The New Yorker (who we've never really thought of as Budweiser people anyway) provide interactive proof that independent craft beers are marching across the country.
This incredibly ambitious project used satellite maps, real estate data, clipping farms, and Amazon's Mechanical Turk to count all the pools in L.A. The resulting "map" is a 2,700-page book.
Gorgeous and deadly, this map by the Visualization Lab at the National Oceanic and Atmospheric Administration charts the 11,967 tropical cyclones that have occurred on Earth since they began keeping a record in 1842.
This simple map shows countries with their landmass size adjusted according to their population: One grid square represents one million people.
This interactive map lets you not only see what counties Americans moving to and from, you can also make charts using census data for the past five decades.
Be prepared to spend the rest of your day here: Smithsonian takes 150,000 historic maps overlaid with current-day satellite maps to give us a real then-and-now perspective of changing American cities.
Mary, Lisa, Ashley, Emily, Emma, Isabella, Sophia: This seemingly infinite GIF from Jezebel was one of the most mesmerizing maps of all time.
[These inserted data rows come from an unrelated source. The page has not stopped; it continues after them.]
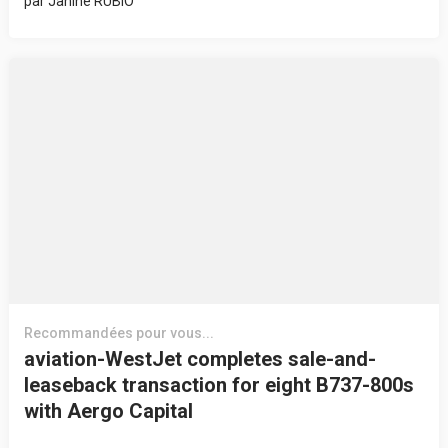
par
Janine RUBIO
Recommandées pour vous...
aviation-WestJet completes sale-and-
leaseback transaction for eight B737-800s
with Aergo Capital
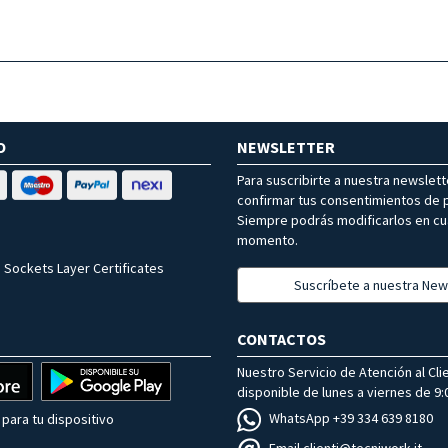
O
NEWSLETTER
Para suscribirte a nuestra newslet
confirmar tus consentimientos de p
Siempre podrás modificarlos en cu
momento.
 Sockets Layer Certificates
Suscríbete a nuestra New
CONTACTOS
Nuestro Servicio de Atención al Cli
disponible de lunes a viernes de 9:0
WhatsApp +39 334 639 8180
para tu dispositivo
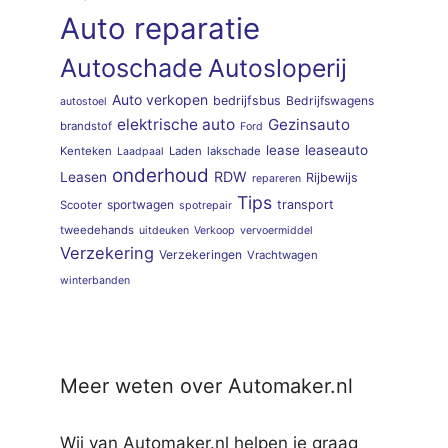
Auto reparatie
Autoschade
Autosloperij
Auto verkopen
bedrijfsbus
Bedrijfswagens
autostoel
elektrische auto
Gezinsauto
brandstof
Ford
lease
leaseauto
Kenteken
Laden
lakschade
Laadpaal
onderhoud
RDW
Leasen
Rijbewijs
repareren
Tips
sportwagen
transport
Scooter
spotrepair
tweedehands
uitdeuken
Verkoop
vervoermiddel
Verzekering
Verzekeringen
Vrachtwagen
winterbanden
Meer weten over Automaker.nl
Wij van Automaker.nl helpen je graag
Who could forget the Great Jennifer-Jessica Era, or the Lost Amanda Years?
Besides being a real beauty, this map can tell you the age of any of New York City's 1,053,713 buildings, using the city's tax data.
Which states are book smart? The Atlantic examined educational achievement by county. The darker the region, the higher the graduation rate. Colorado, we salute you.
Be honest, where would you rather live? With a bunch of apricots or where you're mostly likely to get killed by lawnmowers? The answer, provided by The Doghouse Diaries, is clear.